Receiving an "Invalid Character Error" when using OMSSAAdapter

Hi,

I am following the OpenMS tutorial using KNIME, but I am using my own LC/MS data. I have downloaded the uniref90 fasta database (from UniProt), and created an index file with NCBI’s makeblastdb -dbtype prot -in uniref90.fastsa. However, I get an error that says "Invalid Character 0xB in line LINE and column COLUMN" in reference to the mzML file I have input.

I have converted my data using MSConvertGUI (from ProteoWizard) and the command line msconvert tool, but each one results in the same error.
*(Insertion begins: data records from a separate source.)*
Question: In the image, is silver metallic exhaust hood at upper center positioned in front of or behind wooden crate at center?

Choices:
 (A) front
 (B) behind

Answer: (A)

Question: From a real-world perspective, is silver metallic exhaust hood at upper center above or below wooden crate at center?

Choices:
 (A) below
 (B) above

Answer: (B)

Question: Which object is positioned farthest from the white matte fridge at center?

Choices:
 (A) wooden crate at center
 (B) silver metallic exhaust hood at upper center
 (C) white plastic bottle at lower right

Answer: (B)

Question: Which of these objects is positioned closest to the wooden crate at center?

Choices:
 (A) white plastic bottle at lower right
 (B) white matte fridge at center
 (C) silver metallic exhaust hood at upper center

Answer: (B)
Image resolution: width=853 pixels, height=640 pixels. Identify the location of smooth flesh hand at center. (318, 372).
I’m not exactly sure where this error is coming from (OpenMS/KNIME or MSConvert), so I thought I would start with OpenMS/KNIME and go from there

My questions are:

  1. Does anyone know why I get this error, and some general steps I might take to fix it?
  2. Is the reference database I have downloaded acceptable, or is there a better known one? This may be user-specific, but I thought I would ask anyway

I appreciate any help!

Edit: I would also like to say this is very new to me, so I apologize for any information not included

Hello, usually pictures of your problems and a workflow (with real or fake data) where we can reproduce the problem helps greatly. So please create a shareable workflow with the minimal information needed to replicate your issue and I can inspect what may be happening.
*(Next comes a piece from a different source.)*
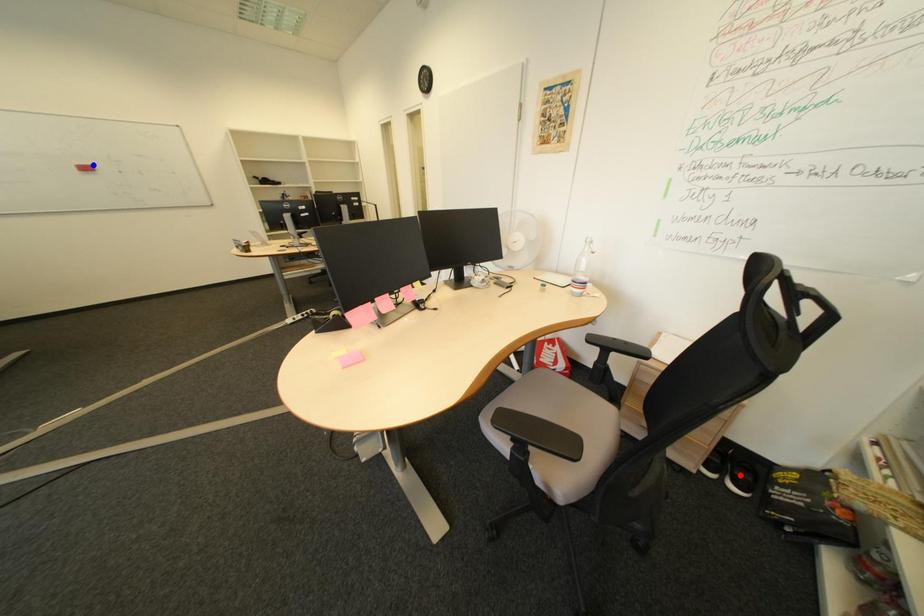 Question: Which of the two points in the image is closer to the camera?

Choices:
 (A) Blue point is closer.
 (B) Red point is closer.

Answer: (B)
Okay, sounds good! I have included an image of my workflow, along with a link to my data, the reference database, and the KNIME workflow itself

Here is the basics of the workflow:


This is the “Standard output”:
Error: Unable to read file (- due to that error of type Parse Error in: C:\jenkins\ws\openms\ntly\TstPkg\9447518b\source\src\openms\source\FORMAT\HANDLERS\XMLHandler.cpp@132-void __cdecl OpenMS::Internal::XMLHandler::fatalError(enum OpenMS::Internal::XMLHandler::ActionMode,const class OpenMS::String &,unsigned int,unsigned int) const)

And this is what the “Error output” shows:
C:\jenkins\ws\openms\ntly\TstPkg\9447518b\source\src\openms\source\FORMAT\HANDLERS\XMLHandler.cpp(131): While loading 'C:\Users\joshl\Desktop\Data\PWU1F_P1-C1_1_1003.mzML': invalid character 0xB( in line 209752 column 56085)
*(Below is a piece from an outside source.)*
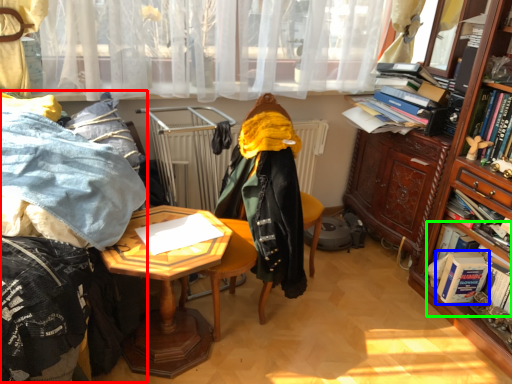 Question: Based on their relative distances, which object is nearer to bedding (highlighted by a red box)? Choose from book (highlighted by a blue box) and book (highlighted by a green box).

Choices:
 (A) book
 (B) book

Answer: (B)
I have my workflow/data/reference database on OneDrive, I hope that’s okay
Link to data

Hi!

I think the problem is that your data is gzipped. The easiest solution would be to unzip your mzml.gz first.

It might be possible to correctly overwrite the filetype in the Input File node to mzml.gz but I am not sure if that will work with all nodes.

Hi,
Sorry, I should have specified that I gzipped my data only for upload because my internet speed is not great. I have the data unzipped in my workflow

Okay, then there is probably a “tab” somewhere in your mzML that should not be there.

Okay!

Do you have any idea how I could go about finding the tab character?

The most efficient way would be on a command line (e.g. PowerShell on Windows):

Or bash on Linux/macOS:

If you cannot get it to work, you might also be able to open the file in a lightweight editor like Sublime Text and just Find/Replace the character.

This worked great, thank you!

I do have another problem - OMSSAAdapter only works with MS2 data. I am currently working with MS1 data.

Do you know if there another tool I can use for MS1 data that is included in KNIME/OpenMS?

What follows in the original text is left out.